Holmes drew from all the great traditions across religions, synthesizing what has been called the perennial philosophy of the ages. He clearly saw that somewhere in each of the great religions, universal truths were revealed. What was distinctive about Holmes is that he knew that knowledge of one’s individual spiritual nature, presence and power was not enough. One has to consciously exercise this knowledge by focusing one’s attention on the greater Cause in order to bring about desired Effects. Thoughts are things in rarified form and materialize into solid form or matter, much as water in gas form condenses to become liquid or freezes solid. In other words, what we think about and feel strongly about, we most often bring about. It is a system, much as we’ve come to understand as the basic structure of science.
A biblical scholar, Holmes reviews all the great lessons of Christ’s teachings throughout his writing and books, one of which is the understanding that what some call God or Creator or Supreme Being is within each of us as well as permeating every bit of the Universe. In a larger sense, we are each already perfect and whole. The extent to which we believe this is the extent to which we can operate through the great Law to our greatest advantage and for the highest purposes of all. Disease, poverty, violence and disharmony are temporary conditions resulting from collective thought that keeps them in place and this can be overcome individually and en masse through an active practice using these principles, meditation and what is called “affirmative” prayer. We've much evidence to that effect when we look at the impact of some of our greatest spiritual teachers and leaders in our immediate past and present. These Holmes would call, as he calls Jesus, the example, not the exception.
Thousands have been healed and millions positively affected over the course of the last 150 years, beginning with the earliest practitioners in the 19th century. Uniquely American in origin, the New Thought Movement itself has spread around the world and there are 400 groups affiliated with the Centers for Spiritual Living alone. More emphasized as Christian is the worldwide Unity Church though it utilizes similar principles and practices.
Today I enjoy participating in a community of people who learn and practice these principles.
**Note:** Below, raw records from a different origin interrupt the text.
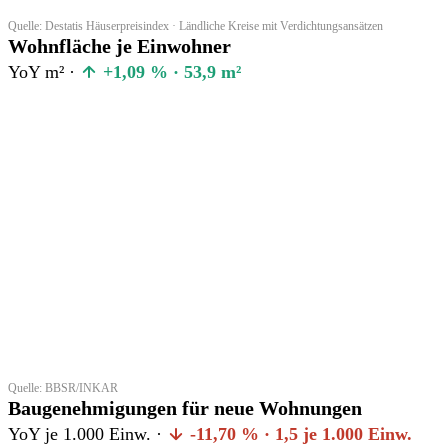
Quelle: Destatis Häuserpreisindex · Ländliche Kreise mit Verdichtungsansätzen
Wohnfläche je Einwohner
YoY m² ·
+1,09 % · 53,9 m²
Quelle: BBSR/INKAR
Baugenehmigungen für neue Wohnungen
YoY je 1.000 Einw. ·
-11,70 % · 1,5 je 1.000 Einw.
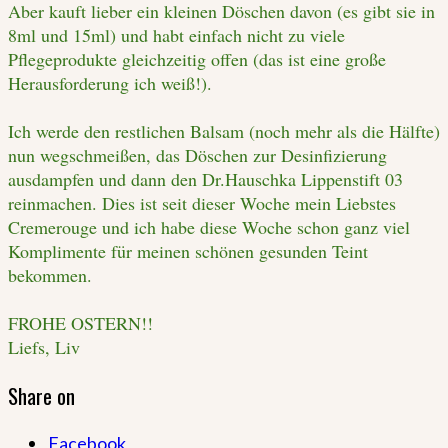
Aber kauft lieber ein kleinen Döschen davon (es gibt sie in
8ml und 15ml) und habt einfach nicht zu viele
Pflegeprodukte gleichzeitig offen (das ist eine große
Herausforderung ich weiß!).
Ich werde den restlichen Balsam (noch mehr als die Hälfte)
nun wegschmeißen, das Döschen zur Desinfizierung
ausdampfen und dann den Dr.Hauschka Lippenstift 03
reinmachen. Dies ist seit dieser Woche mein Liebstes
Cremerouge und ich habe diese Woche schon ganz viel
Komplimente für meinen schönen gesunden Teint
bekommen.
FROHE OSTERN!!
Liefs, Liv
Share on
Facebook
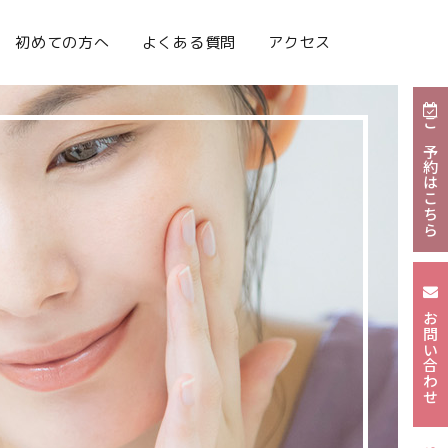
初めての方へ
よくある質問
アクセス
ご予約はこちら
お問い合わせ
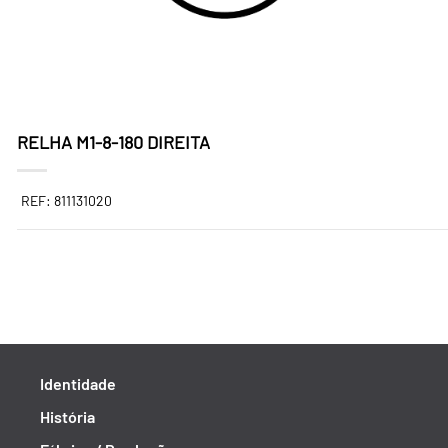
RELHA M1-8-180 DIREITA
REF: 811131020
Identidade
História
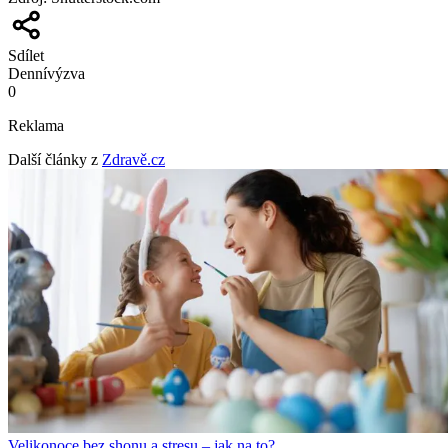
Sdílet
Denní
výzva
0
Reklama
Další články z
Zdravě.cz
Velikonoce bez shonu a stresu – jak na to?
In some ways I feel that my participation is a “giving back,” for the joy, fulfillment, sense of empowerment and positivity that have been powerful currents running throughout my wonderful life and in no small part a result of this foundational early experience.
And yet, the continued gifts I receive through a more conscious and systematic study and application of scientific spiritual principles as well as being part of an organization dedicated to transforming millions of lives through positive thought and deed are greater than my showing up on a Sunday or any other day of the week.
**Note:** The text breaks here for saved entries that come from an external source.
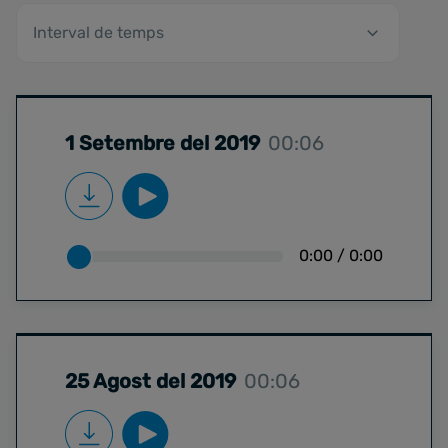
1 Setembre del 2019
00:06
0:00
/
0:00
25 Agost del 2019
00:06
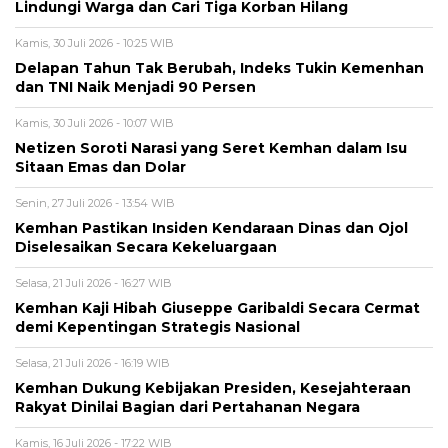
Lindungi Warga dan Cari Tiga Korban Hilang
Kamis, 30 Juli 2026 - 10:25 WIB
Delapan Tahun Tak Berubah, Indeks Tukin Kemenhan
dan TNI Naik Menjadi 90 Persen
Kamis, 30 Juli 2026 - 10:07 WIB
Netizen Soroti Narasi yang Seret Kemhan dalam Isu
Sitaan Emas dan Dolar
Senin, 27 Juli 2026 - 13:54 WIB
Kemhan Pastikan Insiden Kendaraan Dinas dan Ojol
Diselesaikan Secara Kekeluargaan
Selasa, 21 Juli 2026 - 16:27 WIB
Kemhan Kaji Hibah Giuseppe Garibaldi Secara Cermat
demi Kepentingan Strategis Nasional
Selasa, 21 Juli 2026 - 16:19 WIB
Kemhan Dukung Kebijakan Presiden, Kesejahteraan
Rakyat Dinilai Bagian dari Pertahanan Negara
Kamis, 16 Juli 2026 - 17:22 WIB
Just knowing and acknowledging my very real spiritual nature, my goodness, wholeness and capacity for love as expressed through my unique personality and creativity and evidenced by all the experiences I attract in my life is surely gift enough. And knowing that is true of everyone makes all the difference.
Randy Crutcher, EdD is a member of the Everyday Center for Spiritual Living in Santa Fe, New Mexico. He was contracted as a facilitator at the 2010 Integration Conference for the final phases of reuniting two long divided organizational branches of the world-wide Centers for Spiritual Living movement.